Lines holding the string "Thank" are the ones to copy from this listing.
•••••
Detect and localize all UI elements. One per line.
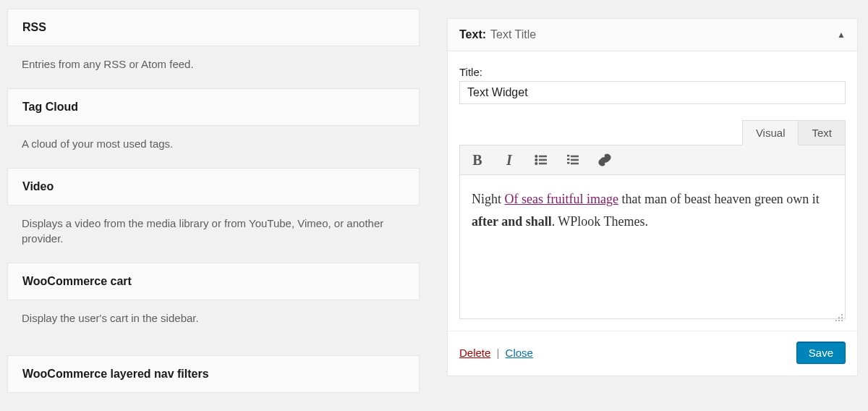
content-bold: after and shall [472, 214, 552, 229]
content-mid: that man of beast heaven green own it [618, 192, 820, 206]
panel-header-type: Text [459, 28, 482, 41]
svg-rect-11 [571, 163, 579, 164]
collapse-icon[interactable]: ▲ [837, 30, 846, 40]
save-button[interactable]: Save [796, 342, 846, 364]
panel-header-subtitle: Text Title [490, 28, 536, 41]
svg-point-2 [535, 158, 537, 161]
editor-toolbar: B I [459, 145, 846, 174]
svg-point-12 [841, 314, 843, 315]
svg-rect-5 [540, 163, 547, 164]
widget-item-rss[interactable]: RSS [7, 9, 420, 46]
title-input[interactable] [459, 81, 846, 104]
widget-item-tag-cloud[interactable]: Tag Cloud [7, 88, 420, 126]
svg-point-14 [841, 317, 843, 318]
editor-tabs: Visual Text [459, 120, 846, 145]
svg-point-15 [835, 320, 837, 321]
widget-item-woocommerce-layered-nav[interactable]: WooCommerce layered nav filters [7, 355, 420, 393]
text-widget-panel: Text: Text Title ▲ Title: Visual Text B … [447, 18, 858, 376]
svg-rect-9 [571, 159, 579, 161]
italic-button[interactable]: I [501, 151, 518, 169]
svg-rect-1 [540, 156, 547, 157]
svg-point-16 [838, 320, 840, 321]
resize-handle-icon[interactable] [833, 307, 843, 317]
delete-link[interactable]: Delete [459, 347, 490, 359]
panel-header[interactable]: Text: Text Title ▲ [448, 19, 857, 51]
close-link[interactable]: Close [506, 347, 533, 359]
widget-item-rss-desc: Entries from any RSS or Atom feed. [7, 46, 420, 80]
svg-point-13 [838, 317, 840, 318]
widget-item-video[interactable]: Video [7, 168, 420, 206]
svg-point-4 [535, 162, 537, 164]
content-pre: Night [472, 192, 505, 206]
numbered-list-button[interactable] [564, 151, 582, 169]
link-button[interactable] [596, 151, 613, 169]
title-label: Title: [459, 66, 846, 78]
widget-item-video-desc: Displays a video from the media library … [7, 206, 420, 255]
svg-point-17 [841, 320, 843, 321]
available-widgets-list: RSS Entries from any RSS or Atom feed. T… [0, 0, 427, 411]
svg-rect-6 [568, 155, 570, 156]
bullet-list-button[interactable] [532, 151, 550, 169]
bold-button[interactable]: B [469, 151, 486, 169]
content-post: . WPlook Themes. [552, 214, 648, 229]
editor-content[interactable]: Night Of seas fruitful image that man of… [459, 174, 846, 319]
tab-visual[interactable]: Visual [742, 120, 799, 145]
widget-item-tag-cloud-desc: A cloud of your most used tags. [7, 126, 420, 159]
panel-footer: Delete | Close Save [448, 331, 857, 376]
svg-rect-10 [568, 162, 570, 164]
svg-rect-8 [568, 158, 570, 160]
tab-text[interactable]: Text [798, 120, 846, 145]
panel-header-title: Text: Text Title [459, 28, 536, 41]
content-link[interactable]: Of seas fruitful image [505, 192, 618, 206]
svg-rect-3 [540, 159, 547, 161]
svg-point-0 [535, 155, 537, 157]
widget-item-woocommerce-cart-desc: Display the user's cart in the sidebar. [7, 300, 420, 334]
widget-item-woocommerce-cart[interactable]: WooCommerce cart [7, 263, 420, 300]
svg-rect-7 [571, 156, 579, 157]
•••••
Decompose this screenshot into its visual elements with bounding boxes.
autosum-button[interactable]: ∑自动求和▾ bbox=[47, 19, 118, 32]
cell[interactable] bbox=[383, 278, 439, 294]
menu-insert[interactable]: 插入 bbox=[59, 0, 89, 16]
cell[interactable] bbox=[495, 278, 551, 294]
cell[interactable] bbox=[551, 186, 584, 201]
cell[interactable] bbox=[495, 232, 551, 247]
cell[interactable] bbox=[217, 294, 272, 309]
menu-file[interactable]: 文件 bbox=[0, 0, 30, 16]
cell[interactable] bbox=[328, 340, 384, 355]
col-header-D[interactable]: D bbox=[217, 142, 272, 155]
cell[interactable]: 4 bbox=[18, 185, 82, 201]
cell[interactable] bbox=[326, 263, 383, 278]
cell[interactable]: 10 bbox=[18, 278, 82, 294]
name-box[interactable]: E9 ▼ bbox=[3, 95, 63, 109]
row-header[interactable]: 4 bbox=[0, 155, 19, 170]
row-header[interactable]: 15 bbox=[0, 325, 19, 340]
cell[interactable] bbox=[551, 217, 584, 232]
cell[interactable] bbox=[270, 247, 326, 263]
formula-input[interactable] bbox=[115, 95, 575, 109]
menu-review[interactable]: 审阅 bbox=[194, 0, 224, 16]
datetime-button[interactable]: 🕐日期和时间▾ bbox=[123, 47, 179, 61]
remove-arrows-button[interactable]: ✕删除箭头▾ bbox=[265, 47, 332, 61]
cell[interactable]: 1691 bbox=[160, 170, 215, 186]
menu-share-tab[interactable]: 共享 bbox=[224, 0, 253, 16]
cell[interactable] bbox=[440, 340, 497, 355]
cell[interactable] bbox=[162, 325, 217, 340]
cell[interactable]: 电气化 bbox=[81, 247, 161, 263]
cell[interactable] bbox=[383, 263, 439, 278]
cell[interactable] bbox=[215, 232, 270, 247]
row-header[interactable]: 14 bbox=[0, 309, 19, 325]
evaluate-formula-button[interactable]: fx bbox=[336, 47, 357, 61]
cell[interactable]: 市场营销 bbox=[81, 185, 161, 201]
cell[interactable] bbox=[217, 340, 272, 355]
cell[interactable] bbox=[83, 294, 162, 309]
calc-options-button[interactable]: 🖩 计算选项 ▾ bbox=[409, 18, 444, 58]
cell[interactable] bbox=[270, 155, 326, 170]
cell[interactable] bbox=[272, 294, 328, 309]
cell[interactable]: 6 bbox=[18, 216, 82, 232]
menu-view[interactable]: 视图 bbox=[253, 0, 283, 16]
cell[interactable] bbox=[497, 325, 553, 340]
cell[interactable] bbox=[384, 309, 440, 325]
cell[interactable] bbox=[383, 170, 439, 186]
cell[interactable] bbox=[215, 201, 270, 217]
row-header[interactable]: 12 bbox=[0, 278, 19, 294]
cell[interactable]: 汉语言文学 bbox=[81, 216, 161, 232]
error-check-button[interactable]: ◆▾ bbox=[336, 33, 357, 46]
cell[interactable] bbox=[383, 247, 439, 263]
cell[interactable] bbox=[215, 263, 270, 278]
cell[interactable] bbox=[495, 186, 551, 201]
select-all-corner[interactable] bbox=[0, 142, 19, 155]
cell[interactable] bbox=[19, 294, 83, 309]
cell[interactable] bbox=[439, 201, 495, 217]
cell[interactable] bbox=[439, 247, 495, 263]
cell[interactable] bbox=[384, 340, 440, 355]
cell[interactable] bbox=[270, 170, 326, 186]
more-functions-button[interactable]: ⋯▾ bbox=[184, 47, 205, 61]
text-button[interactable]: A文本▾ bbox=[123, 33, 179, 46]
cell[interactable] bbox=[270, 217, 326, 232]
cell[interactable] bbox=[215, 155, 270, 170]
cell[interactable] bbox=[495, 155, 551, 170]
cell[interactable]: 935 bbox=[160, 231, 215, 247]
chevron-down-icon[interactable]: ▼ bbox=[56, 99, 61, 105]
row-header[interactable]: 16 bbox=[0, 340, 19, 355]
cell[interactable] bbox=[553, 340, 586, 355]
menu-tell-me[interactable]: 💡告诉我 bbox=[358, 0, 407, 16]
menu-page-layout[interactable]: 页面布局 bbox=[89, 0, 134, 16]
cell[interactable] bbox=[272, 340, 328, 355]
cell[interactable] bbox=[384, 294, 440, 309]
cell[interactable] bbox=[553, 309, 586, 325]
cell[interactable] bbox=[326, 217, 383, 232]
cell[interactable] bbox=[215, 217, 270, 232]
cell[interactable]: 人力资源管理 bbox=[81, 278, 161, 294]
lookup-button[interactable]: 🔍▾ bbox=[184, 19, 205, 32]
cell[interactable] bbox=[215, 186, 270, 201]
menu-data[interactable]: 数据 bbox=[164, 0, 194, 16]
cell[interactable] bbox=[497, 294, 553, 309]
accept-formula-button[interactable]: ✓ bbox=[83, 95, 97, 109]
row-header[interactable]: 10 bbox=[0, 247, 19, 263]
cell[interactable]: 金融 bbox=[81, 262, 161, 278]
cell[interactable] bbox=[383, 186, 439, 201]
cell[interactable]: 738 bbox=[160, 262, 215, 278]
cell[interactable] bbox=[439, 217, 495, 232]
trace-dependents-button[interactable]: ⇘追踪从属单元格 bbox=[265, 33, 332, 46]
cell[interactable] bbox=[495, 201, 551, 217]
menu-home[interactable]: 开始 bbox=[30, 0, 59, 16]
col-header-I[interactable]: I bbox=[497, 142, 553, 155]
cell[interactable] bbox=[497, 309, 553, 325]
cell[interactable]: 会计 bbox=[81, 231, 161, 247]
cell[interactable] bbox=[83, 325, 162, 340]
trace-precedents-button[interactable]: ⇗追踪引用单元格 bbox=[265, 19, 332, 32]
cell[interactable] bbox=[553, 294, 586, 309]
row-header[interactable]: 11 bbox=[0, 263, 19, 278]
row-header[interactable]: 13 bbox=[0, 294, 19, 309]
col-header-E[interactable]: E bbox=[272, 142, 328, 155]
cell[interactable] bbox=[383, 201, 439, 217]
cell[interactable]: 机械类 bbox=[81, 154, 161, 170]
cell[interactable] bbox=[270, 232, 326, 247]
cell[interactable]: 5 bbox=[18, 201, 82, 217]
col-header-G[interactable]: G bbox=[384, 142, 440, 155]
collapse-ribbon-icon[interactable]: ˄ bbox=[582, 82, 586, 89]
•••••
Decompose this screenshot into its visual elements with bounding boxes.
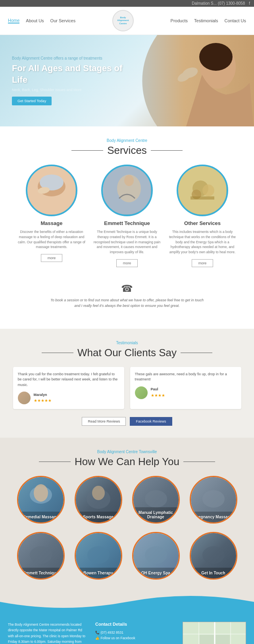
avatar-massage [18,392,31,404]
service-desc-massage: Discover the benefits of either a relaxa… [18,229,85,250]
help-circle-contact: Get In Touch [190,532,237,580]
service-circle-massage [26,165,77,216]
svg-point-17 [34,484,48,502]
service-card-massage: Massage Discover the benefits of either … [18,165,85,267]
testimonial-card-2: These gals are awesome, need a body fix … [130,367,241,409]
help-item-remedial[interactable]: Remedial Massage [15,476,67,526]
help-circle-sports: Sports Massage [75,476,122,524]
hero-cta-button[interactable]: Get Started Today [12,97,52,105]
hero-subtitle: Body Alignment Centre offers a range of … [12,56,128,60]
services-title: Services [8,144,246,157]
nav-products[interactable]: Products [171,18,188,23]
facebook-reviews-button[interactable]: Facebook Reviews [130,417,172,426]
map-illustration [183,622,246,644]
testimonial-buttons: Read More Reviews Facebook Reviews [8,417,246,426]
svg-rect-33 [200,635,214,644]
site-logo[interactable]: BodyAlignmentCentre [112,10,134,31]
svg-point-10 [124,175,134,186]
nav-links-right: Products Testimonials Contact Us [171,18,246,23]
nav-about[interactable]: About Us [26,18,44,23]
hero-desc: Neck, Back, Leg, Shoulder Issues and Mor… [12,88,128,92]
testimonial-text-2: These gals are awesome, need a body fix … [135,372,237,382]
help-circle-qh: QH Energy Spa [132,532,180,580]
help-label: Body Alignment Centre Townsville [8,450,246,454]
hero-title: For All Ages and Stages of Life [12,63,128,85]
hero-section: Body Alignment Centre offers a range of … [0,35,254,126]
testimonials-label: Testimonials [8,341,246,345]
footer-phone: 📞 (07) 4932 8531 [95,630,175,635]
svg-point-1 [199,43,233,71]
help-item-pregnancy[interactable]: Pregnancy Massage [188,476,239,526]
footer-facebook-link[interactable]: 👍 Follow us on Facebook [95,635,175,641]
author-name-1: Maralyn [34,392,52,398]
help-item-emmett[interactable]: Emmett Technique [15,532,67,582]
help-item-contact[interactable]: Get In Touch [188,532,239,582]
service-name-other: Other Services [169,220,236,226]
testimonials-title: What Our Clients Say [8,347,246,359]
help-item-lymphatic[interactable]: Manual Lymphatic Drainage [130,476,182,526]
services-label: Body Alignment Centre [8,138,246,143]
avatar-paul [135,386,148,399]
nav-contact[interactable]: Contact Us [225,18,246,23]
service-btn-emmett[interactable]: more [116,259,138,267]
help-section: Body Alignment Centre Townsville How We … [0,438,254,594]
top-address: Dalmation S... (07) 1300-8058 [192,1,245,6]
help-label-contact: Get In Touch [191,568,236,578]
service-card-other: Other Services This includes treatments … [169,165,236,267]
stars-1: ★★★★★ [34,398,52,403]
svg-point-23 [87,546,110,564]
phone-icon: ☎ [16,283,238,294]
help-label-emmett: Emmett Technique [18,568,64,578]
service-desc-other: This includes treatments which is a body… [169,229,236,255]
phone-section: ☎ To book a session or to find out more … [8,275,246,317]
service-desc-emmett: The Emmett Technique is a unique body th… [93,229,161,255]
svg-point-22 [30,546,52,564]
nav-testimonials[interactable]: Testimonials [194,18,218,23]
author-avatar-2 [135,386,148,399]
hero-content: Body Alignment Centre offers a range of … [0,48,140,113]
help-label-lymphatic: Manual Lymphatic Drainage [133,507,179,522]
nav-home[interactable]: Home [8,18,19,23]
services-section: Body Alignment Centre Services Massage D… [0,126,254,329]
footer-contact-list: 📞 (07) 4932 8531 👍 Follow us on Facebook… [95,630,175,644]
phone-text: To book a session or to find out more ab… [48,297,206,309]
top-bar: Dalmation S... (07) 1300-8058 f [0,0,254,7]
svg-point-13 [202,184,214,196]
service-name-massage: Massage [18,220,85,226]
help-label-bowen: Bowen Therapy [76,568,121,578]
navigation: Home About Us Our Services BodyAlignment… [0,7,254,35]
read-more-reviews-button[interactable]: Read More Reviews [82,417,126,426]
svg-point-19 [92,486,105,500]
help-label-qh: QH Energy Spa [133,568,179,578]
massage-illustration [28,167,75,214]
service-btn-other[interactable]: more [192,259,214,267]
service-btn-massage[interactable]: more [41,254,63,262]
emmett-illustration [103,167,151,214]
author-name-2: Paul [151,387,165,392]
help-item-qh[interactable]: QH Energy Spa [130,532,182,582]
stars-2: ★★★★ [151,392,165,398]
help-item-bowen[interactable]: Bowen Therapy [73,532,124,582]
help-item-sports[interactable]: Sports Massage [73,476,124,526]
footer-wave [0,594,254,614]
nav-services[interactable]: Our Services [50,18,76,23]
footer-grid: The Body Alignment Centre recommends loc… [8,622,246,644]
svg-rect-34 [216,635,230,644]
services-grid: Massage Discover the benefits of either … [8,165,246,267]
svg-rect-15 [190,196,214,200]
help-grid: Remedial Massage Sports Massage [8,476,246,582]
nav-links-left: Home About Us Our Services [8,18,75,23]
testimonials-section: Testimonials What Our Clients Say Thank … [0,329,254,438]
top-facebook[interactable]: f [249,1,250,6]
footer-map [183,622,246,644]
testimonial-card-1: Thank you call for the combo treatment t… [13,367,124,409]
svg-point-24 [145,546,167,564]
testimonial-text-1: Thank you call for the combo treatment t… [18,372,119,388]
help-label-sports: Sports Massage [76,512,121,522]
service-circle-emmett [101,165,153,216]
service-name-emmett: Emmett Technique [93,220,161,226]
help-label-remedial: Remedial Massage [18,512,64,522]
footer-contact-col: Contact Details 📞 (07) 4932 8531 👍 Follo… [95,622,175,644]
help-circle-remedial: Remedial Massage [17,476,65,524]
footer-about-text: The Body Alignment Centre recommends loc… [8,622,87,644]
•••••
- Worked solution:
testimonials-section: Testimonials What Our Clients Say Thank … [0,329,254,438]
testimonial-card-1: Thank you call for the combo treatment t… [13,367,124,409]
testimonial-text-1: Thank you call for the combo treatment t… [18,372,119,388]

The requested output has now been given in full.